Abdominal Trauma

Case Study: A 35-year-old male with PMH of DM Type II and ongoing tobacco use presented to the emergency medicine department with complaint of dyspnea, palpitations and chest pain following a road traffic accident 3 hours ago. The patient also has a family history of ischemic heart disease, CVA. Temp […]

Case Study:

A 35-year-old male with PMH of DM Type II and ongoing tobacco use presented to the emergency medicine department with complaint of dyspnea, palpitations and chest pain following a road traffic accident 3 hours ago.

The patient also has a family history of ischemic heart disease, CVA.

Temp – 98.2 degrees Fahrenheit, HR – 110 BPM, BP – 90/72 mm Hg, RR – 32 per minute

EKG – Normal but shows tachycardia.

Physical exam shows evidence of bruising on the anterior chest bilaterally.

The following tracing of the IVC was obtained using M-mode by the emergency medicine fellow. The IVC diameter was 0.26 cm during inspiration and 0.77 cm during expiration. Based upon the IVC observation and the history and physical findings, what is the most accurate statement regarding the patient’s hemodynamic state.

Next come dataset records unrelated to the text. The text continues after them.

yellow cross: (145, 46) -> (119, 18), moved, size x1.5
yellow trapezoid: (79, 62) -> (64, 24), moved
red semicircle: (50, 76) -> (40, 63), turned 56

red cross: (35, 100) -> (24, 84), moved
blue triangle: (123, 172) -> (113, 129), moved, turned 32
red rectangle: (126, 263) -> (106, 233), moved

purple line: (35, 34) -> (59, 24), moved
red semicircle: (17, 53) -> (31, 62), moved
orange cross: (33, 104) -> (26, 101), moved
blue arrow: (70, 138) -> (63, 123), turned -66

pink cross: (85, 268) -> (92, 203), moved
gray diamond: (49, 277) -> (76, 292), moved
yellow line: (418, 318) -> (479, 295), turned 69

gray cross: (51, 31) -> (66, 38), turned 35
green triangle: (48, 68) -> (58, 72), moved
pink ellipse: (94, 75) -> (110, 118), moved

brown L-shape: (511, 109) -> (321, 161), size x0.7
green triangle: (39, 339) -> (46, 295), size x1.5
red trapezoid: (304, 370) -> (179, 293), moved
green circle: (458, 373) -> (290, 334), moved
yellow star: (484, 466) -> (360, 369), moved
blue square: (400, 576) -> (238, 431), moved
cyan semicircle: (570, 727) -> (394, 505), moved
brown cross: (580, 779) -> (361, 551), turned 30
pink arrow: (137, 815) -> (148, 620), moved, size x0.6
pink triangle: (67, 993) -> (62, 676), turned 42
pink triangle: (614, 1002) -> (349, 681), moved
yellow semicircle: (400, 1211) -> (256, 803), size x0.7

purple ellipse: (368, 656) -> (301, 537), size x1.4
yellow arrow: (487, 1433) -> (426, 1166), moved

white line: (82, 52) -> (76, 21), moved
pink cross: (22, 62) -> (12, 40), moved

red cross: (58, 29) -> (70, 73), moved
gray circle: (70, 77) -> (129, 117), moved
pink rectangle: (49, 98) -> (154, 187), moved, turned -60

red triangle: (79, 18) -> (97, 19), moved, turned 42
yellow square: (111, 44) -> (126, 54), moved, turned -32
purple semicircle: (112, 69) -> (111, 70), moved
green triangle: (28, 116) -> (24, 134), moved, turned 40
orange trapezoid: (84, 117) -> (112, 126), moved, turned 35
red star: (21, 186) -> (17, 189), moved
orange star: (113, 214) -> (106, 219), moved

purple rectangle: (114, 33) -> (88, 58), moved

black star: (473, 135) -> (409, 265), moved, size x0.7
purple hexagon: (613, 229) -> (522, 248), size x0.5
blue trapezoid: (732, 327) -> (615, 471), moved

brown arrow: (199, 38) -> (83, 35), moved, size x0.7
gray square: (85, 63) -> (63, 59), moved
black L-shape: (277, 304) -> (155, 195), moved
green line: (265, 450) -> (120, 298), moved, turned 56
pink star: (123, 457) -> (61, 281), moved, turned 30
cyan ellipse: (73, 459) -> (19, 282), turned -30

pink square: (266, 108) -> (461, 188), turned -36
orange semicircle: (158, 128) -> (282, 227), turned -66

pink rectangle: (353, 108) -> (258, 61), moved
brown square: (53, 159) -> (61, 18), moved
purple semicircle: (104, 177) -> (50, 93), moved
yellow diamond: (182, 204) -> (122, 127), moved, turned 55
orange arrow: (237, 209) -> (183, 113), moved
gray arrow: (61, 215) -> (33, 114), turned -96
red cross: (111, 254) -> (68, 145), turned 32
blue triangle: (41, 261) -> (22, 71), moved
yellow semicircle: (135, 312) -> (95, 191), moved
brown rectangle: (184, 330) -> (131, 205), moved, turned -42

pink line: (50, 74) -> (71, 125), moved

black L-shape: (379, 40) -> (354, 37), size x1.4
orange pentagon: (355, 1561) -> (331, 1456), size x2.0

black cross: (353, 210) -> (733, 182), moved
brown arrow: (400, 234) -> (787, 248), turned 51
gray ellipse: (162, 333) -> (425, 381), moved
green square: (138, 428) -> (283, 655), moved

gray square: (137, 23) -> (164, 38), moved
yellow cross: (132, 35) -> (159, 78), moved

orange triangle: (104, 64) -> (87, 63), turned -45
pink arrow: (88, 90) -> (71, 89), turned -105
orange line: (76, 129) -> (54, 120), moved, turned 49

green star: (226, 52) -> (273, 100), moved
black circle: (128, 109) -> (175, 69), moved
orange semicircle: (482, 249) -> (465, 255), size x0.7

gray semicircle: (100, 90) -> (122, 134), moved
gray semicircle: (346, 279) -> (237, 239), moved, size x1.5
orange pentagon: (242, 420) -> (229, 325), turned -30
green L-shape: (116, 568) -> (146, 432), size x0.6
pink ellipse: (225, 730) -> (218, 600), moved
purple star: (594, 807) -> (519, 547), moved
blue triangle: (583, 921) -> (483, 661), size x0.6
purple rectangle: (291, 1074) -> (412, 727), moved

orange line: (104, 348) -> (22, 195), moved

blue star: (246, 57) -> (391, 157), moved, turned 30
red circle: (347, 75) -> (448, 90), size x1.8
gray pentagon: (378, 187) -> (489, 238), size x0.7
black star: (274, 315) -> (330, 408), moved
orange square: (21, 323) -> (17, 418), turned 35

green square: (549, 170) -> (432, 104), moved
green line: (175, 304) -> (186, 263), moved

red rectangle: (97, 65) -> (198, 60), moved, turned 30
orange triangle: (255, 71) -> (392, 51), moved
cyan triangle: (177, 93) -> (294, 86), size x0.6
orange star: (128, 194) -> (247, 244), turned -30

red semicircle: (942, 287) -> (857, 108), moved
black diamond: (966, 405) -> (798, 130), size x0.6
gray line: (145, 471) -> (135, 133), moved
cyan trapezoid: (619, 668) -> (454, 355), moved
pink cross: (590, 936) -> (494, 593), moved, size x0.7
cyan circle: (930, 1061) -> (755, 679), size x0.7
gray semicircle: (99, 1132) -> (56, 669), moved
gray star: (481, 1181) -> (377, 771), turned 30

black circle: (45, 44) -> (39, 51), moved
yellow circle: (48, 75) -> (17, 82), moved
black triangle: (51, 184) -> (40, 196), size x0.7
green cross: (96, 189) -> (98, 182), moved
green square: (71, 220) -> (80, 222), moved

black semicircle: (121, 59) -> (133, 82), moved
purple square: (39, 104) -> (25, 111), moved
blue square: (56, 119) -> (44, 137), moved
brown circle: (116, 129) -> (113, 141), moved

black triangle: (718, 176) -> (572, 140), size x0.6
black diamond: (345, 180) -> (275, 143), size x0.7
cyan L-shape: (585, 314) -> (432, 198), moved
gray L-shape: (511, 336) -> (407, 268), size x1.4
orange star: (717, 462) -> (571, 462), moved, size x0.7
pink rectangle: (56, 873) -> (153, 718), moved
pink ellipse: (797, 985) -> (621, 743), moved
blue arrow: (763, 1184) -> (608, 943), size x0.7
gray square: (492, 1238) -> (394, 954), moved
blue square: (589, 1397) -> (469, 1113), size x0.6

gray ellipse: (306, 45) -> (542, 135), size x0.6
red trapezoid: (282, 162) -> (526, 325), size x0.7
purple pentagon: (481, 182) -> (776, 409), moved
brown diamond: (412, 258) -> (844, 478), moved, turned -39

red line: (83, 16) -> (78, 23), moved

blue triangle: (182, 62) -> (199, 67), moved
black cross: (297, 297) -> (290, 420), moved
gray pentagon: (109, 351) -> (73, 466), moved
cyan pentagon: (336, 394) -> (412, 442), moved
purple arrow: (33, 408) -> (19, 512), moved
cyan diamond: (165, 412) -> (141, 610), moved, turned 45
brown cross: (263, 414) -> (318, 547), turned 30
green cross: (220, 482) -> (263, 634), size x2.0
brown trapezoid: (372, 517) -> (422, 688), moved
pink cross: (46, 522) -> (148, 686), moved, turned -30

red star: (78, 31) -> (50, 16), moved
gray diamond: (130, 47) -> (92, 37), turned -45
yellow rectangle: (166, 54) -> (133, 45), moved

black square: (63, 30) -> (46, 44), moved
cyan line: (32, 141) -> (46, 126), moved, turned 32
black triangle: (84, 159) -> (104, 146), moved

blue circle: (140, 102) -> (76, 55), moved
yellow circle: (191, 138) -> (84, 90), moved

  1. The patient’s maximum IVC diameter suggests volume overload.
  2. The patient’s maximum IVC diameter and minimum diameter suggests euvolemic status.
  3. The IVC diameters suggest hypovolemic state but this patient is unlikely to benefit from intravenous fluid therapy.
  4. The maximum and minimum IVC diameter suggest hypovolemia and a responsive IVC. This patient would benefit from intravenous fluid therapy.

Answer: 4

Explanation:

A quick view of the IVC in the mid longitudinal plane gives a fairly good idea of the volume status is most clinical scenarios. Keep in mind that IVC diameter is just a number and there could be exceptions. It is important to acquire the measurement in the correct plane and at approximately 2.0 cm from the inferior cavoatrial junction (junction of IVC and the right atrium) and correlate it clinically.

Even though the maximum and minimum IVC can be measured using two separate images obtained with B-mode images, it is more convenient and probably more accurate using M-mode. While performing the scan the patient should be in the supine position. The patient should be breathing normally and told not to stop breathing. The variation in the IVC diameter is caused by the negative intrathoracic pressure during inspiration leading to increased RV filling and thus we get the reduction in IVC diameter during inspiration in normal patients. If the patient is volume overloaded or CVP is markedly elevated, then there could be reduced decrease in diameter or even no change in severe cases of volume overload.

The extreme ends of the IVC diameter measurements are more important and the variation with respiration is also equally important. For example, a well conditional super athlete may have a normal maximum IVC diameter of more than 3.0 cm. This in an average individual may represent volume overload or markedly elevated CVP. However, it may be normal in the athletic individual provided the IVC collapses 50% or more in those individuals with deep inspiration. See the chart below to get an approximate correlation of the CVP with the corresponding IVC diameter and its percentage collapse with inspiration.

In the clinical scenario presented in the case, the maximum IVC diameter is less than 1.5 cm. So, the patient is hypovolemic and has low CVP. Since the IVC collapsed >50% on inspiration, this patient should benefit from intravenous fluid therapy.